Because of the unique look and modern aesthetics, flat roofs are becoming a popular choice for homeowners and developers building new homes. Flat roofs, as suggested by the name, is laid horizontally on the top of a building with a slight slope.

These are extensively used in both residential buildings and businesses. The most commonly used area is in outsized structures like outbuildings. Generally made of synthetic rubber and asphalt, this form of roofing isn’t truly flat but sloped between ¼ and ½ inch per foot in order to deplete water proficiently.

You’re likely to have to design your roof at some point if you’ve selected to build your own home. You will have to figure out your necessities and choose between a pitched roof (one with no less than two slopes that rise at an angle greater than 10 degrees each to make a crest) and a flat roof (one with an angle of 10 degrees or less).

Flat roofs offer you an exclusive set of challenges and necessities. If you plan to have a flat roof on a habitation or building here are the fundamental advantages and disadvantages of it that you need to be aware about.

Flat Roofing System

Pros of Flat Roofing Systems

1. Quick to Install

You do not have to wait for a long time to move in since a flat roof is quicker to set up. Besides, if you ever have to have any repairs down the line or even substitute your roof, the re-roofing method is fairly quick and effortless. You do not require to clear a huge portion of your timetable just to deal with roofers as some jobs can be completed under a day.

2. Inexpensive

Flat roofs lack pitch which is why they are easier to install. This is the factor that allows the installers to navigate the roof easily during the installation process which makes it quicker. It is cheaper to assure a company installing flat roofs than one installing pitched roofs since a flat roof is tougher to fall off of. Flats roof require fewer materials making them less costly, that is, they lack the rafters and engineered trusses required by pitched roofs. On the contrary, these are usually pricier than traditional roofs because of the supplementary constituents to install such as vapor retarders, insulation and a cover board to make it class A fire-rated. They also do not require the engineered trusses that other pitched roofs will need.

3. Useable Space

Having a flat roof eliminates the issue to having walls with extreme angles and can allow for extra space. The walls with pitched roofs, specifically the ones with excess pitches, can reduce the livable space.

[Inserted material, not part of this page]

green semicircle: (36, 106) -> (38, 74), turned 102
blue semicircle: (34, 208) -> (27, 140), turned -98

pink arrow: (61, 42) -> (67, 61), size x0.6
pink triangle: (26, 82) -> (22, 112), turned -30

Furthermore, flat rooms can facilitate for interesting space with a rooftop deck or patio that will wow your guests over and over again. Flat roofs create room for extra space within the home.

You can use the space to get your air conditioning units up off the floor and pit them on the roof, fit solar panels on the roof that are not as much obvious from the curb, plant a roof top garden and so on. It creates endless possibilities for you to use your space.

4. Versatility

Flat roofs are reachable and thus are easy to examine for dent and leaks unlike the sloped roofs. In addition, you can make use of the rooftop in numerous ways like, creating a deck garden, or using it for breaks and amusement such as parties and other get-togethers and much more.

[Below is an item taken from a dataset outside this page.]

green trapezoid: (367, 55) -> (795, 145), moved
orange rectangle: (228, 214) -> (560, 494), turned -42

5. Allow Space for HVAC Units

Flat roofs provide sufficient space to hold HVAC units, including the commercial ones. The safer option is to fix your building’s HVAC on its roof to circumvent wreckage or damage.

6. Energy Efficient

Due to the membrane system applied on top of stiff sheets of insulation, flat roofs are more energy-efficient than sloped ones. The channel of air is blocked because of the nonexistence of gaps.

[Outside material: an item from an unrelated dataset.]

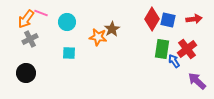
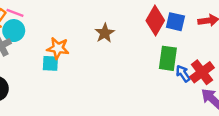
cyan circle: (67, 22) -> (14, 31), moved
orange star: (98, 37) -> (58, 48), moved
red cross: (187, 49) -> (202, 72), moved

Cons of Flat Roofing Systems

1. Heat absorption

A flat roof is premeditated such that it absorbs heat. Due to the lack of pitch, the entire roof is exposed to the sun all day. This might sound tempting for Midwest winters, but not to forget that in the winter the sun is at lowest point so the heating ability can be negligible compared to the escalated energy bills you are to experience in the summer months while your home’s AC has to toil really hard to keep your home cool.

2. Insurance

These roofs are more prone to leakage. Taking this into account the insurance companies often raise rates likewisely; whereas, metal roofs are more likely to lessen your insurance premiums because they have higher abilities to withstand fire and hail. Given the way in which metal roofs are engineered, they in fact put off the buildup of snow on their roofs.

3. Lifespan

The life expectancy of the flat roofs can be as little as a decade due to the beating they take as they do not naturally drain. Even when you haven’t planned on owning the construction for 10 years, a flat roof can also influence your capability to trade the property as the upcoming owner will probably be aware of the roof’s reduced lifespan. Conversely, an asphalt or metal pitched roof can have non-prorated warranties on labor and materials that can possibly last up to 50 years.

4. Maintenance

Flat roofs require to be monitored more than a pitched roof due to the lack of ways for water to naturally filter away. This can result into standing water, wreckage and blocked drainage systems which consequently lead to the roof’s reduced lifespan. Due to the collection of water over time, flat roofs necessitate more maintenance than traditional pitched roofs.

5. Not Stylish

These roofs aren’t well thought out as stylish because they most probably won’t blend as easily into a neighborhood as that of their pitched complements. Besides, they have more outdoor living space but have relatively less indoor living space because of the nonexistence of loft or attic in the house.